|
From: stavros k. <ska...@gm...> - 2014-05-28 19:34:52
|
Hello Josef, I am not sure how to directly reply to your post. In case I was supposed to receive an email, I didn't. So I hope this will work as a reply. >this looks like a quite straight-forward extension, which is nice. Thank you >Why does this only work for x86? Because the aim of my dissertation was to do any extensions to be valid for Intel x86 so other architectures haven't been considered. For instance, in cases where I had to add extra CPUID instructions or add extra code, I only did this for parts of the code related to Intel x86. Furthermore, the TLB simulator is created in a way that it simulates the TLB in a way that Intel x86 would handle it. In some cases it might work for other architectures as well, but chances are that it will not. >What is the envisioned use of the detailed page tracking stuff? I can't think of any useful use. I just did it because it could be done and I thought that somebody may need it. >Can you give some numbers about the performance penalties of the simulator with the added features? L2 cache inclusion for not cache-unfriendly code according to the tests made did not introduce a slowdown greater than 10%. Most of the programs that took part on this test were Unix commands. Cache-unfriendly programs introduced a slowdown of 16%. TLB measuring on normal programs (the same used to test L2 cache inclusion), that do not have - or they have no reason to have - an unfriendly TLB behaviour introduced a maximum slowdown of 41% and a minimum of 2%. However, the same programs with detailed page tracking option enabled introduced a maximum slowdown of 76% and a minimum of 6%. Moreover, TLB measuring tests on programs that are TLB unfriendly introduced a maximum slowdown of 440% and 1400% with the page tracking option enabled. Stavros |
|
From: stavros k. <ska...@gm...> - 2014-05-31 23:03:57
|
>I suppose the worst case is random access on a huge array.

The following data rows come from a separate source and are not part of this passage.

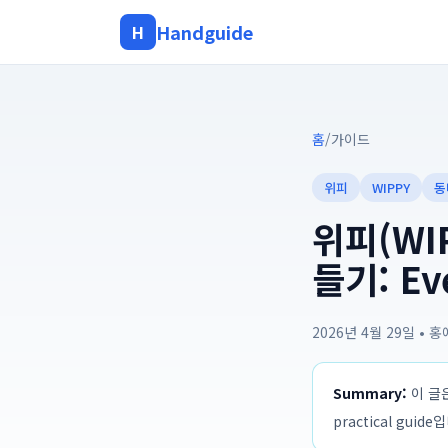
Handguide
H
홈
/
가이드
위피
WIPPY
동
위피(WI
들기: Ev
2026년 4월 29일
•
홍
Summary:
이 글은
practical guide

Close enough! The worst case among the programs tried was access on huge
array but it was not random. I used a variation of the program presented by
Nicholas Nethercote is his PhD thesis which has as follows:
#define SIZE (2048)
int main(void){
int h,i,j;
static int a[SIZE][SIZE];
for(h=0;h<10;h++)
for(i=0;i<SIZE;i++)
for(j=0;j<SIZE;j++)
a[i][j]=0;
return 0;
}
>The usage of cachegrind is to find bottlenecks related to the cache
>hierarchy.
>I wonder if L2 miss behavior really helps a lot in this regard.

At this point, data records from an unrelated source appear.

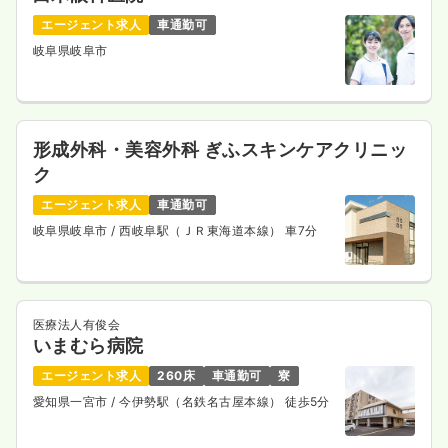
エージェント求人
車通勤可
岐阜県岐阜市
形成外科・美容外科 ぎふスキンケアクリニッ
ク
エージェント求人
車通勤可
岐阜県岐阜市
/ 西岐阜駅（ＪＲ東海道本線） 車7分
医療法人有俊会
いまむら病院
エージェント求人
260床
車通勤可
寮
愛知県一宮市
/ 今伊勢駅（名鉄名古屋本線） 徒歩5分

I agree with that. It would make results slightly more accurate, but it
does not contribute significantly.
It could be added as an option to help the very curious.
>Does your simulation run L2/L3 accesses then with physical addresses?
I am not sure I understand what you mean here. If I understand correctly,
you are asking if virtual addresses are translated to physical ones before
CPU cache simulation (the simulation Cachegrind already provided) takes
place? and as a result to simulate the CPU caches using physical addresses
instead of virtual?
If that was the question, then the answer is no. The TLB simulator is not
run before CPU cache simulation, thus, physical addresses are not used
instead of virtual ones to simulate the CPU cache (L1,L2,L3).
>To understand whether good/bad TLB behavior has an impact on
>performance, I think
>one should be able to see whether page walks resulting from TLB misses
>themself
>can be served from cache or not.
>I suppose your simulation does not
>include this?
the TLB extension is only concerned with the TLB and does not interfere
with CPU caches at all. Therefore, it does not provide results that concern
both the TLB and the CPU caches together.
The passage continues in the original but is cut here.